__Work task__
Print out each entry without alteration, and keep the pictures out.
== Stored data
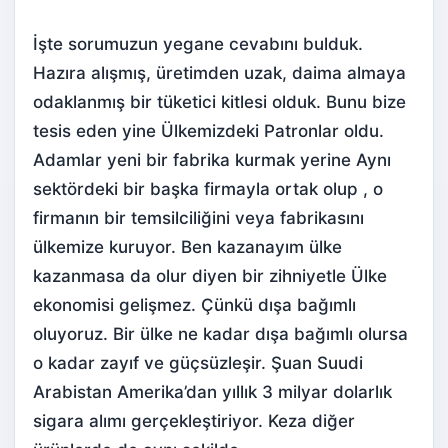
İşte sorumuzun yegane cevabını bulduk.
Hazıra alışmış, üretimden uzak, daima almaya
odaklanmış bir tüketici kitlesi olduk. Bunu bize
tesis eden yine Ülkemizdeki Patronlar oldu.
Adamlar yeni bir fabrika kurmak yerine Aynı
sektördeki bir başka firmayla ortak olup , o
firmanın bir temsilciliğini veya fabrikasını
ülkemize kuruyor. Ben kazanayım ülke
kazanmasa da olur diyen bir zihniyetle Ülke
ekonomisi gelişmez. Çünkü dışa bağımlı
oluyoruz. Bir ülke ne kadar dışa bağımlı olursa
o kadar zayıf ve güçsüzleşir. Şuan Suudi
Arabistan Amerika’dan yıllık 3 milyar dolarlık
sigara alımı gerçekleştiriyor. Keza diğer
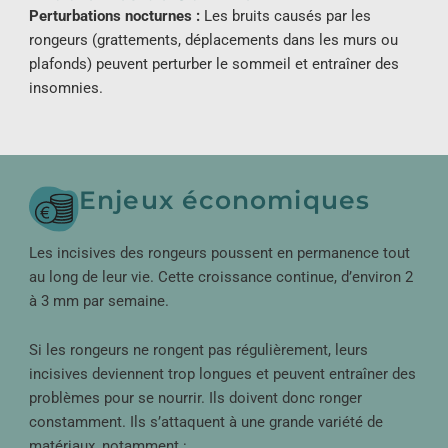
Perturbations nocturnes
:
Les bruits causés par les
rongeurs (grattements, déplacements dans les murs ou
plafonds) peuvent perturber le sommeil et entraîner des
insomnies.
Enjeux économiques
Les incisives des rongeurs poussent en permanence tout
au long de leur vie. Cette croissance continue, d’environ 2
à 3 mm par semaine.
Si les rongeurs ne rongent pas régulièrement, leurs
incisives deviennent trop longues et peuvent entraîner des
problèmes pour se nourrir. Ils doivent donc ronger
constamment. Ils s’attaquent à une grande variété de
matériaux, notamment :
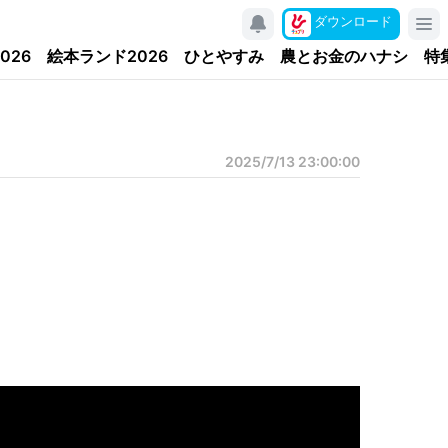
ダウンロード
026
絵本ランド2026
ひとやすみ
農とお金のハナシ
特
2025/7/13 23:00:00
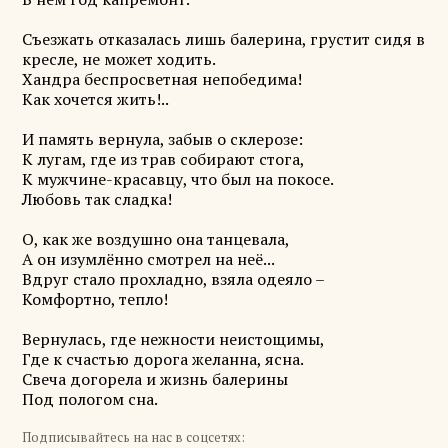
Съезжать отказалась лишь балерина, грустит сидя в
кресле, не может ходить.
Хандра беспросветная непобедима!
Как хочется жить!..
И память вернула, забыв о склерозе:
К лугам, где из трав собирают стога,
К мужчине-красавцу, что был на покосе.
Любовь так сладка!
О, как же воздушно она танцевала,
А он изумлённо смотрел на неё...
Вдруг стало прохладно, взяла одеяло –
Комфортно, тепло!
Вернулась, где нежности неистощимы,
Где к счастью дорога желанна, ясна.
Свеча догорела и жизнь балерины
Под пологом сна.
Подписывайтесь на нас в соцсетях:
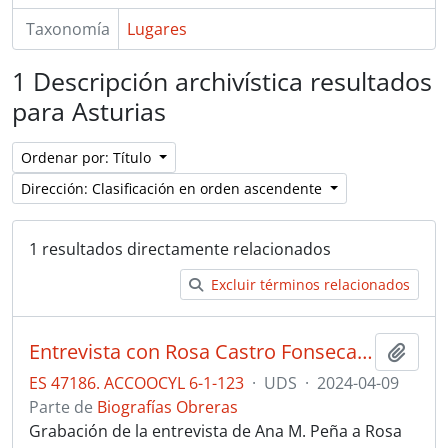
Taxonomía
Lugares
1 Descripción archivística resultados
para Asturias
Ordenar por: Título
Dirección: Clasificación en orden ascendente
1 resultados directamente relacionados
Excluir términos relacionados
Entrevista con Rosa Castro Fonseca sobre su trayectoria laboral en el ámbito del trabajo social y su labor sindical en Comisiones Obreras
Añadi
ES 47186. ACCOOCYL 6-1-123
·
UDS
·
2024-04-09
Parte de
Biografías Obreras
Grabación de la entrevista de Ana M. Peña a Rosa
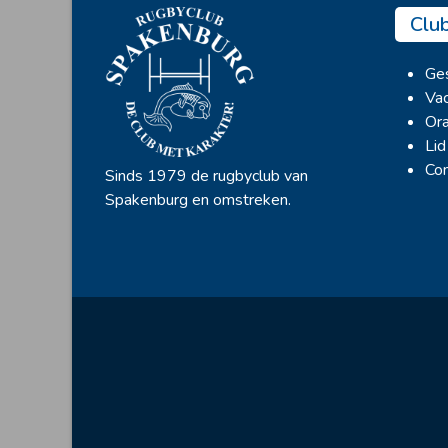
Clu
Ges
Vac
Ora
Lid
Con
Sinds 1979 de rugbyclub van
Spakenburg en omstreken.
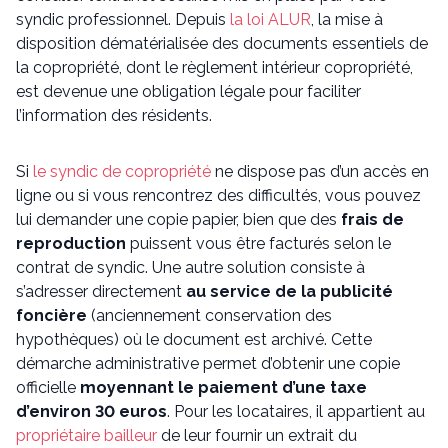
syndic professionnel. Depuis
la loi ALUR
, la mise à
disposition dématérialisée des documents essentiels de
la copropriété, dont le règlement intérieur copropriété,
est devenue une obligation légale pour faciliter
l’information des résidents.
Si
le syndic de copropriété
ne dispose pas d’un accès en
ligne ou si vous rencontrez des difficultés, vous pouvez
lui demander une copie papier, bien que des
frais de
reproduction
puissent vous être facturés selon le
contrat de syndic. Une autre solution consiste à
s’adresser directement
au service de la publicité
foncière
(anciennement conservation des
hypothèques) où le document est archivé. Cette
démarche administrative permet d’obtenir une copie
officielle
moyennant le paiement d’une taxe
d’environ 30 euros
. Pour les locataires, il appartient au
propriétaire bailleur
de leur fournir un extrait du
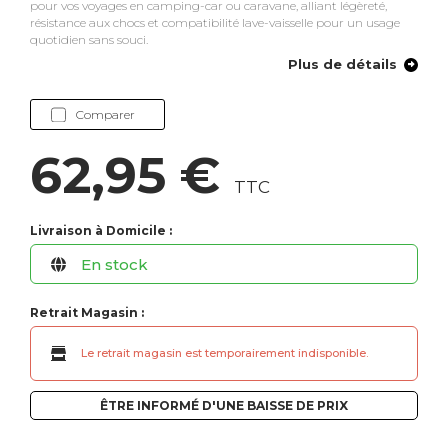
pour vos voyages en camping-car ou caravane, alliant légèreté,
résistance aux chocs et compatibilité lave-vaisselle pour un usage
quotidien sans souci.
Plus de détails
Comparer
62,95 €
TTC
Livraison à Domicile :
En stock
Retrait Magasin :
Le retrait magasin est temporairement indisponible.
ÊTRE INFORMÉ D'UNE BAISSE DE PRIX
====
__Response box__
İşte sorumuzun yegane cevabını bulduk.
Hazıra alışmış, üretimden uzak, daima almaya
odaklanmış bir tüketici kitlesi olduk. Bunu bize
tesis eden yine Ülkemizdeki Patronlar oldu.
Adamlar yeni bir fabrika kurmak yerine Aynı
sektördeki bir başka firmayla ortak olup , o
firmanın bir temsilciliğini veya fabrikasını
ülkemize kuruyor. Ben kazanayım ülke
kazanmasa da olur diyen bir zihniyetle Ülke
ekonomisi gelişmez. Çünkü dışa bağımlı
oluyoruz. Bir ülke ne kadar dışa bağımlı olursa
o kadar zayıf ve güçsüzleşir. Şuan Suudi
Arabistan Amerika’dan yıllık 3 milyar dolarlık
sigara alımı gerçekleştiriyor. Keza diğer
Perturbations nocturnes
:
Les bruits causés par les
rongeurs (grattements, déplacements dans les murs ou
plafonds) peuvent perturber le sommeil et entraîner des
insomnies.
Enjeux économiques
Les incisives des rongeurs poussent en permanence tout
au long de leur vie. Cette croissance continue, d’environ 2
à 3 mm par semaine.
Si les rongeurs ne rongent pas régulièrement, leurs
incisives deviennent trop longues et peuvent entraîner des
problèmes pour se nourrir. Ils doivent donc ronger
constamment. Ils s’attaquent à une grande variété de
matériaux, notamment :
ダウンロード
026
絵本ランド2026
ひとやすみ
農とお金のハナシ
特
2025/7/13 23:00:00
Съезжать отказалась лишь балерина, грустит сидя в
кресле, не может ходить.
Хандра беспросветная непобедима!
Как хочется жить!..
И память вернула, забыв о склерозе:
К лугам, где из трав собирают стога,
К мужчине-красавцу, что был на покосе.
Любовь так сладка!
О, как же воздушно она танцевала,
А он изумлённо смотрел на неё...
Вдруг стало прохладно, взяла одеяло –
Комфортно, тепло!
Вернулась, где нежности неистощимы,
Где к счастью дорога желанна, ясна.
Свеча догорела и жизнь балерины
Под пологом сна.
Подписывайтесь на нас в соцсетях:
Taxonomía
Lugares
1 Descripción archivística resultados
para Asturias
Ordenar por: Título
Dirección: Clasificación en orden ascendente
1 resultados directamente relacionados
Excluir términos relacionados
Entrevista con Rosa Castro Fonseca sobre su trayectoria laboral en el ámbito del trabajo social y su labor sindical en Comisiones Obreras
Añadi
ES 47186. ACCOOCYL 6-1-123
·
UDS
·
2024-04-09
Parte de
Biografías Obreras
Grabación de la entrevista de Ana M. Peña a Rosa
Clu
Ges
Vac
Ora
Lid
Con
Sinds 1979 de rugbyclub van
Spakenburg en omstreken.
syndic professionnel. Depuis
la loi ALUR
, la mise à
disposition dématérialisée des documents essentiels de
la copropriété, dont le règlement intérieur copropriété,
est devenue une obligation légale pour faciliter
l’information des résidents.
Si
le syndic de copropriété
ne dispose pas d’un accès en
ligne ou si vous rencontrez des difficultés, vous pouvez
lui demander une copie papier, bien que des
frais de
reproduction
puissent vous être facturés selon le
contrat de syndic. Une autre solution consiste à
s’adresser directement
au service de la publicité
foncière
(anciennement conservation des
hypothèques) où le document est archivé. Cette
démarche administrative permet d’obtenir une copie
officielle
moyennant le paiement d’une taxe
d’environ 30 euros
. Pour les locataires, il appartient au
propriétaire bailleur
de leur fournir un extrait du
pour vos voyages en camping-car ou caravane, alliant légèreté,
résistance aux chocs et compatibilité lave-vaisselle pour un usage
quotidien sans souci.
Plus de détails
Comparer
62,95 €
TTC
Livraison à Domicile :
En stock
Retrait Magasin :
Le retrait magasin est temporairement indisponible.
ÊTRE INFORMÉ D'UNE BAISSE DE PRIX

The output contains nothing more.